Data from this study confirms there is rise in resistance in the recommended drugs for Typhoid Fever such as nalidixic acid (16.2%) and amoxicillin clavulanate (11.3%). The increased prevalence of MDR S. Typhi strains resistant to nalidixic acid should be of public health concern as it is a marker for possible complete fluoroquinolone resistance arising [15] .

Resistance was encoded on PARC and PARE genes. In our settings cases of MDR infections are managed using fluoroquinolones, such as ciprofloxacin and norfloxacin. These have been widely used in the last twenty years. Currently, most patients who turned positive for Typhoid fever emerging from slow fever and other symptoms had the clinicians recommend ciprofloxacin as the drug of choice [16] .

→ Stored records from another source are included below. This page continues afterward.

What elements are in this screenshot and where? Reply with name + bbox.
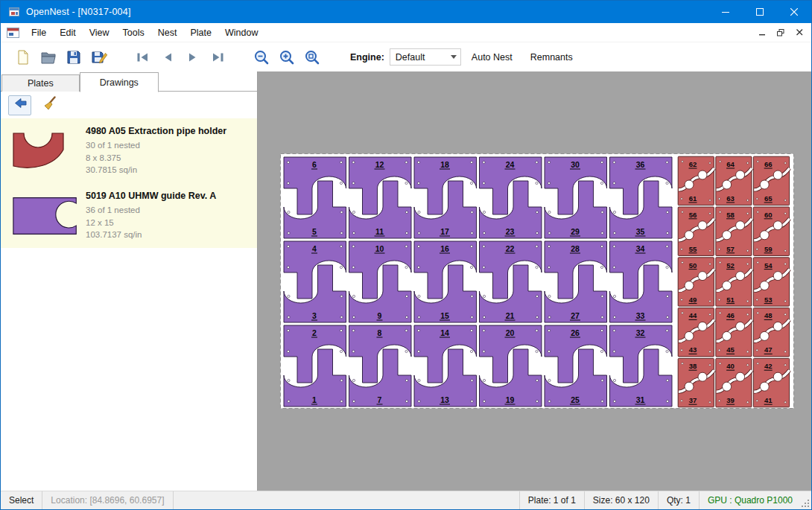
new-button[interactable]: [10, 45, 36, 69]
go-first-button[interactable]: [130, 45, 155, 69]
zoom-in-button[interactable]: [274, 45, 299, 69]
red-part-pair[interactable]: 5453: [753, 258, 789, 306]
nest-plate[interactable]: 6512111817242330293635431091615222128273…: [280, 153, 794, 409]
svg-text:18: 18: [440, 160, 449, 169]
window-controls: [708, 1, 811, 23]
svg-text:51: 51: [726, 296, 735, 304]
auto-nest-button[interactable]: Auto Nest: [464, 46, 520, 68]
menu-view[interactable]: View: [83, 23, 116, 42]
drawing-1-name: 4980 A05 Extraction pipe holder: [86, 126, 226, 136]
go-previous-button[interactable]: [155, 45, 180, 69]
svg-text:30: 30: [571, 160, 580, 169]
svg-text:63: 63: [726, 194, 735, 203]
svg-text:24: 24: [506, 160, 515, 169]
menu-file[interactable]: File: [25, 23, 53, 42]
menu-edit[interactable]: Edit: [53, 23, 83, 42]
nest-plate-svg: 6512111817242330293635431091615222128273…: [280, 153, 794, 409]
svg-text:32: 32: [636, 328, 645, 337]
drawing-1-size: 8 x 8.375: [86, 152, 226, 165]
status-size: Size: 60 x 120: [584, 491, 658, 509]
svg-text:29: 29: [571, 227, 580, 236]
svg-text:2: 2: [312, 328, 317, 337]
svg-text:52: 52: [726, 261, 735, 270]
engine-label: Engine:: [350, 52, 384, 63]
svg-text:6: 6: [312, 160, 317, 169]
red-part-pair[interactable]: 6463: [716, 156, 752, 205]
list-item-drawing-1[interactable]: 4980 A05 Extraction pipe holder 30 of 1 …: [1, 118, 257, 183]
svg-text:4: 4: [312, 244, 317, 253]
svg-text:11: 11: [375, 227, 384, 236]
tab-drawings[interactable]: Drawings: [80, 72, 159, 92]
zoom-out-button[interactable]: [249, 45, 274, 69]
svg-text:5: 5: [312, 227, 317, 236]
mdi-restore-button[interactable]: [773, 25, 789, 39]
red-part-pair[interactable]: 4443: [678, 308, 714, 357]
svg-text:15: 15: [440, 311, 449, 320]
red-part-pair[interactable]: 3837: [678, 358, 714, 407]
red-part-pair[interactable]: 6665: [753, 156, 789, 205]
list-item-drawing-2[interactable]: 5019 A10 UHMW guide Rev. A 36 of 1 neste…: [1, 183, 257, 248]
svg-text:39: 39: [726, 396, 735, 404]
resize-grip[interactable]: [801, 491, 811, 509]
mdi-minimize-button[interactable]: [754, 25, 770, 39]
red-part-pair[interactable]: 5655: [678, 207, 714, 255]
import-drawing-button[interactable]: [8, 95, 31, 115]
menubar: File Edit View Tools Nest Plate Window: [1, 23, 811, 42]
red-part-pair[interactable]: 4847: [753, 308, 789, 357]
status-mode: Select: [1, 491, 42, 509]
open-button[interactable]: [36, 45, 61, 69]
red-part-pair[interactable]: 4645: [716, 308, 752, 357]
menu-tools[interactable]: Tools: [116, 23, 151, 42]
close-button[interactable]: [777, 1, 811, 23]
red-part-pair[interactable]: 6261: [678, 156, 714, 205]
menu-plate[interactable]: Plate: [183, 23, 218, 42]
go-next-button[interactable]: [180, 45, 206, 69]
svg-text:60: 60: [764, 211, 773, 219]
toolbar: Engine: Default Auto Nest Remnants: [1, 42, 811, 71]
nest-canvas[interactable]: 6512111817242330293635431091615222128273…: [258, 71, 811, 491]
svg-text:42: 42: [764, 362, 773, 370]
svg-text:14: 14: [440, 328, 449, 337]
clean-button[interactable]: [38, 95, 61, 115]
drawing-1-thumbnail: [10, 124, 83, 178]
drawing-1-area: 30.7815 sq/in: [86, 164, 226, 176]
red-part-pair[interactable]: 6059: [753, 207, 789, 255]
import-arrow-icon: [12, 96, 28, 114]
red-part-pair[interactable]: 5251: [716, 258, 752, 306]
save-as-button[interactable]: [86, 45, 112, 69]
svg-text:58: 58: [726, 211, 735, 219]
zoom-fit-button[interactable]: [299, 45, 325, 69]
red-part-pair[interactable]: 5049: [678, 258, 714, 306]
panel-tabstrip: Plates Drawings: [1, 71, 257, 92]
menu-nest[interactable]: Nest: [151, 23, 184, 42]
status-plate: Plate: 1 of 1: [519, 491, 584, 509]
svg-text:12: 12: [375, 160, 384, 169]
window-title: OpenNest - [N0317-004]: [26, 7, 131, 17]
red-part-pair[interactable]: 5857: [716, 207, 752, 255]
remnants-button[interactable]: Remnants: [523, 46, 580, 68]
go-last-button[interactable]: [206, 45, 231, 69]
svg-text:50: 50: [689, 261, 697, 270]
svg-text:3: 3: [312, 311, 317, 320]
minimize-button[interactable]: [708, 1, 743, 23]
drawing-1-nested: 30 of 1 nested: [86, 139, 226, 152]
drawing-2-nested: 36 of 1 nested: [86, 204, 216, 217]
engine-dropdown[interactable]: Default: [390, 48, 461, 66]
tab-plates[interactable]: Plates: [1, 74, 80, 92]
svg-text:10: 10: [375, 244, 384, 253]
svg-text:41: 41: [764, 396, 773, 404]
svg-text:26: 26: [571, 328, 580, 337]
svg-text:48: 48: [764, 311, 773, 319]
menu-window[interactable]: Window: [218, 23, 264, 42]
svg-text:17: 17: [440, 227, 449, 236]
document-window-icon[interactable]: [7, 28, 19, 38]
red-part-pair[interactable]: 4241: [753, 358, 789, 407]
mdi-close-button[interactable]: [791, 25, 808, 39]
save-button[interactable]: [61, 45, 86, 69]
svg-text:25: 25: [571, 395, 580, 404]
red-part-pair[interactable]: 4039: [716, 358, 752, 407]
svg-text:45: 45: [726, 345, 735, 354]
maximize-button[interactable]: [743, 1, 777, 23]
status-gpu: GPU : Quadro P1000: [699, 491, 801, 509]
svg-text:53: 53: [764, 296, 773, 304]
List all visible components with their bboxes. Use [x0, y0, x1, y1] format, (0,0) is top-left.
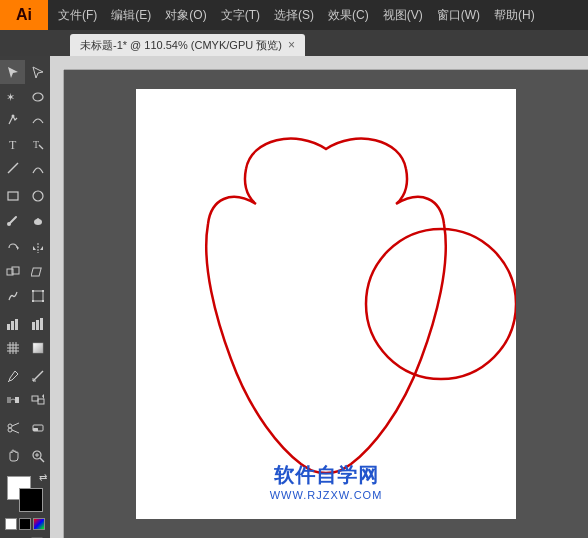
svg-rect-24: [32, 322, 35, 330]
menu-window[interactable]: 窗口(W): [431, 5, 486, 26]
canvas-inner[interactable]: 软件自学网 WWW.RJZXW.COM: [64, 70, 588, 538]
svg-point-9: [7, 222, 11, 226]
eraser-tool[interactable]: [25, 416, 50, 440]
tab-title: 未标题-1* @ 110.54% (CMYK/GPU 预览): [80, 38, 282, 53]
arc-tool[interactable]: [25, 156, 50, 180]
direct-selection-tool[interactable]: [25, 60, 50, 84]
tool-row-paint: [0, 208, 50, 232]
scale-tool[interactable]: [0, 260, 25, 284]
svg-point-1: [33, 93, 43, 101]
free-transform-tool[interactable]: [25, 284, 50, 308]
tool-row-warp: [0, 284, 50, 308]
tool-row-selection: [0, 60, 50, 84]
tool-row-scissors: [0, 416, 50, 440]
svg-line-6: [8, 163, 18, 173]
tool-row-graph: [0, 312, 50, 336]
watermark-text-main: 软件自学网: [136, 462, 516, 489]
selection-tool[interactable]: [0, 60, 25, 84]
svg-rect-20: [42, 300, 44, 302]
svg-line-49: [40, 458, 44, 462]
tool-row-scale: [0, 260, 50, 284]
ruler-corner: [50, 56, 64, 70]
ellipse-tool[interactable]: [25, 184, 50, 208]
svg-rect-25: [36, 320, 39, 330]
menu-help[interactable]: 帮助(H): [488, 5, 541, 26]
scissors-tool[interactable]: [0, 416, 25, 440]
svg-line-44: [12, 423, 19, 426]
type-tool[interactable]: T: [0, 132, 25, 156]
svg-line-5: [39, 145, 43, 149]
tool-row-type: T T: [0, 132, 50, 156]
menu-edit[interactable]: 编辑(E): [105, 5, 157, 26]
svg-point-42: [8, 424, 12, 428]
ruler-horizontal: [64, 56, 588, 70]
tool-row-magic: ✶: [0, 84, 50, 108]
lasso-tool[interactable]: [25, 84, 50, 108]
svg-line-45: [12, 430, 19, 433]
draw-normal-icon[interactable]: [0, 534, 25, 538]
gradient-tool[interactable]: [25, 336, 50, 360]
document-tab[interactable]: 未标题-1* @ 110.54% (CMYK/GPU 预览) ×: [70, 34, 305, 56]
eyedropper-tool[interactable]: [0, 364, 25, 388]
shear-tool[interactable]: [25, 260, 50, 284]
menu-effect[interactable]: 效果(C): [322, 5, 375, 26]
warp-tool[interactable]: [0, 284, 25, 308]
svg-rect-16: [33, 291, 43, 301]
svg-rect-19: [32, 300, 34, 302]
none-swatch[interactable]: [5, 518, 17, 530]
menu-file[interactable]: 文件(F): [52, 5, 103, 26]
svg-rect-23: [15, 319, 18, 330]
tool-row-mesh: [0, 336, 50, 360]
black-swatch[interactable]: [19, 518, 31, 530]
measure-tool[interactable]: [25, 364, 50, 388]
blend-tool[interactable]: [0, 388, 25, 412]
ai-logo: Ai: [0, 0, 48, 30]
tool-row-blend: [0, 388, 50, 412]
swap-fill-stroke[interactable]: ⇄: [39, 472, 47, 483]
magic-wand-tool[interactable]: ✶: [0, 84, 25, 108]
svg-rect-47: [33, 428, 38, 431]
menu-object[interactable]: 对象(O): [159, 5, 212, 26]
svg-rect-33: [33, 343, 43, 353]
tool-row-transform: [0, 236, 50, 260]
menu-select[interactable]: 选择(S): [268, 5, 320, 26]
column-graph-tool[interactable]: [25, 312, 50, 336]
graph-tool[interactable]: [0, 312, 25, 336]
artboard: 软件自学网 WWW.RJZXW.COM: [136, 89, 516, 519]
reflect-tool[interactable]: [25, 236, 50, 260]
touch-type-tool[interactable]: T: [25, 132, 50, 156]
svg-rect-40: [32, 396, 38, 401]
svg-text:✶: ✶: [6, 91, 15, 103]
line-segment-tool[interactable]: [0, 156, 25, 180]
zoom-tool[interactable]: [25, 444, 50, 468]
stroke-color[interactable]: [19, 488, 43, 512]
live-paint-tool[interactable]: [25, 388, 50, 412]
color-area: ⇄: [1, 472, 49, 534]
draw-behind-icon[interactable]: [25, 534, 50, 538]
rotate-tool[interactable]: [0, 236, 25, 260]
menu-type[interactable]: 文字(T): [215, 5, 266, 26]
tool-row-drawmode: [0, 534, 50, 538]
hand-tool[interactable]: [0, 444, 25, 468]
tab-close-button[interactable]: ×: [288, 38, 295, 52]
color-swatch[interactable]: [33, 518, 45, 530]
rectangle-tool[interactable]: [0, 184, 25, 208]
blob-brush-tool[interactable]: [25, 208, 50, 232]
pen-tool[interactable]: [0, 108, 25, 132]
toolbar: ✶ T T: [0, 56, 50, 538]
menu-view[interactable]: 视图(V): [377, 5, 429, 26]
mini-swatches: [5, 518, 45, 530]
fill-stroke-selector[interactable]: ⇄: [7, 476, 43, 512]
curvature-tool[interactable]: [25, 108, 50, 132]
paintbrush-tool[interactable]: [0, 208, 25, 232]
artwork-svg: [136, 89, 516, 519]
tool-row-eyedropper: [0, 364, 50, 388]
ruler-vertical: [50, 70, 64, 538]
mesh-tool[interactable]: [0, 336, 25, 360]
svg-rect-7: [8, 192, 18, 200]
svg-rect-21: [7, 324, 10, 330]
svg-marker-11: [17, 246, 19, 250]
tool-row-shape: [0, 184, 50, 208]
tool-row-hand: [0, 444, 50, 468]
tab-bar: 未标题-1* @ 110.54% (CMYK/GPU 预览) ×: [0, 30, 588, 56]
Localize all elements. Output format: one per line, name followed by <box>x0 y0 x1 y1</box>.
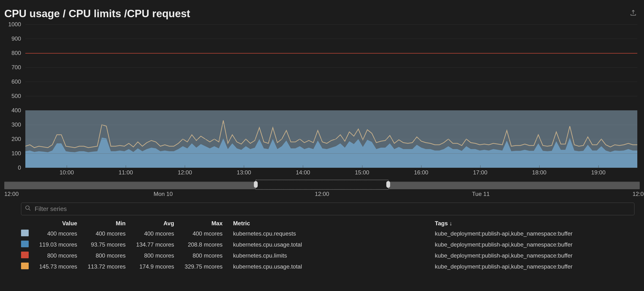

However with the current MDR prevalence of S. Typhi to drugs of choice, it is expected that the resistance to ciprofloxacin would eventually rise if proper measures are not taken to counter resistance [17] . In this study, cephalosporins had a low resistance compared to other antimicrobials. We observed blaCTX-M, blaTEM, blaINT which encode resistance to extended spectrum beta lactams.

However for the recommended drugs of treatment for typhoid fever, absolutely no resistance should have been observed. This implies that these drugs could still be effective. In cases where there is uncertainty about the susceptibility of a strain or indeed the diagnosis, it is advisable to select an extended spectrum cephalosporin such as ceftriaxone as the safest choice especially if the patient is admitted to hospital as resistance is currently unlikely [18] . It is important to note that resistance to azithromycin which is another effective oral option for uncomplicated typhoid diseasewas less than 10%. In order to secure its continued effectiveness its use should be prudent for management of typhoid disease [19] .

Even in settings in the United States, where Typhoid fever is not endemic, patients with similar antibiotic resistance phenotypes show evidence of a longer time to fever clearance and more frequent treatment failure, thus MDR S. Typhi is likely to increase overall hospital stay and costs for patients in our settings [20] .

5. Conclusion

This study observed very high resistance to ampicillin, sulfamethoxazole-trimethroprim, choramphenicol and tetracycline which were the most commonly available antimicrobials in our settings. Resistance was also observed in the β-lactams especially amoxicillin clavulanate and nalidixic acid. Emerging resistance to nalidixic acid may be a precursor to low level resistance to flouroquinolones, a potentially worrisome situation as this is the current drug of choice for treatment of typhoid fever in Kenya.

Acknowledgements

SMK is deeply thankful to the Centre of microbiology in Kenya Medical Research Institute for contributing to the workability of her project. She is also appreciative of the staff in Wellcome Trust lab in Centre for microbiology research especially Celestine Wairimu who gave her an ample time as she was doing her lab work.

Author Contributions

SMK drafted the concept paper of her work and with the help of Prof. SK, Prof. AM and Dr. MK, she came up with a fully baked proposal. Prof. SK who was the first supervisor played a great role in providing consistent guidance and corrections while doing the lab work. Prof. AW and Dr. MK tirelessly corrected her proposal and suggested better ways of beefing it up. Prof. SK and Dr. MK contributed in the manuscript preparation. All Authors contributed to the manuscript by reading it and approving it to finality.

Authors’ Information

SMK nationality is Kenyan. She is a Master student at Institute of tropical medicine and infectious diseases in Jomo Kenyatta University of Agriculture and Technology.

Prof. SK helped in providing massive support from the development of the concept paper to the preparation of the manuscript. Prof. AW is a professor of genetics in Jomo Kenyatta University of agriculture and technology. She assisted greatly in correcting the proposal and manuscript.

Dr. MK is a senior lecturer at the department of Medical Microbiology in Jomo Kenyatta University of Agriculture and Technology. She helped in correcting the proposal and manuscript development.

Ethical Approval

Approved.

Conflicts of Interest

The authors declare no conflicts of interest.